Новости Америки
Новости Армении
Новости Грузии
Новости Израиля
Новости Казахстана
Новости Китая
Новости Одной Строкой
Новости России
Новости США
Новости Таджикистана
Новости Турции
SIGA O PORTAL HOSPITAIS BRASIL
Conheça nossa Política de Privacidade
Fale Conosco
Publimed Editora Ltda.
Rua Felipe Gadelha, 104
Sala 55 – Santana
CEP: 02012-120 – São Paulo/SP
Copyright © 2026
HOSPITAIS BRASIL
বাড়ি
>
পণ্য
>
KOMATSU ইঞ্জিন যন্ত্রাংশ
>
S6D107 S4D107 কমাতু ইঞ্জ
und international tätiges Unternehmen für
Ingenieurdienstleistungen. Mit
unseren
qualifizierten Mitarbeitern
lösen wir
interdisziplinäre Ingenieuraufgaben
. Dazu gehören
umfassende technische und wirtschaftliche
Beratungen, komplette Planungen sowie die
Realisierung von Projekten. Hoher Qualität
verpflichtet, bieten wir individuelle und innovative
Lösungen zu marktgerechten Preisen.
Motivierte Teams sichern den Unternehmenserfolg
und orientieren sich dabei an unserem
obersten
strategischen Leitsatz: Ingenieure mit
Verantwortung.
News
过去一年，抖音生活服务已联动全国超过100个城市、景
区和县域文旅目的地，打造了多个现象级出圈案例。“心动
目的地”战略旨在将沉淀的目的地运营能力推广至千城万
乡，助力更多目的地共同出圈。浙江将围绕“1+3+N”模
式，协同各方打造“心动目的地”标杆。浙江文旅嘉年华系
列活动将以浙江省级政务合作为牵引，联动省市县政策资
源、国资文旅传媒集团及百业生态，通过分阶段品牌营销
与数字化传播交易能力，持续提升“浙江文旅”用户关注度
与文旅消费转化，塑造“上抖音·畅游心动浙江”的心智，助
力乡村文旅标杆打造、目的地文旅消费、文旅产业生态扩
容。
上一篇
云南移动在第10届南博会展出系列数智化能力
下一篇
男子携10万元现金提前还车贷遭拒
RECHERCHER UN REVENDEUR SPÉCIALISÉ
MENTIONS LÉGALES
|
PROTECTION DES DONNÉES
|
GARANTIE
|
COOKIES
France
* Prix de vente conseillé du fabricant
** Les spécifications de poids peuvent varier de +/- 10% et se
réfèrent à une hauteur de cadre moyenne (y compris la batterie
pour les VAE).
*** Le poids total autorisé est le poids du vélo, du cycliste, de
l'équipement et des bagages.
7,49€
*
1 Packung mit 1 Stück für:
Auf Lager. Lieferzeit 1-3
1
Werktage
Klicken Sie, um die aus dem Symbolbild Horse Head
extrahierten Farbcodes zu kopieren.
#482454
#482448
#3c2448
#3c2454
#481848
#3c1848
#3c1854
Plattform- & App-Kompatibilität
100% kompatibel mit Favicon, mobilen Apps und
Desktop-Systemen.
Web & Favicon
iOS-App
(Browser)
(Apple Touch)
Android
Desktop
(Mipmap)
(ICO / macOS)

ASSIGNMENT:
Write down every line of the data above that includes the string "Favicon".

PROBLEM SOLUTION:
100% kompatibel mit Favicon, mobilen Apps und
Web & Favicon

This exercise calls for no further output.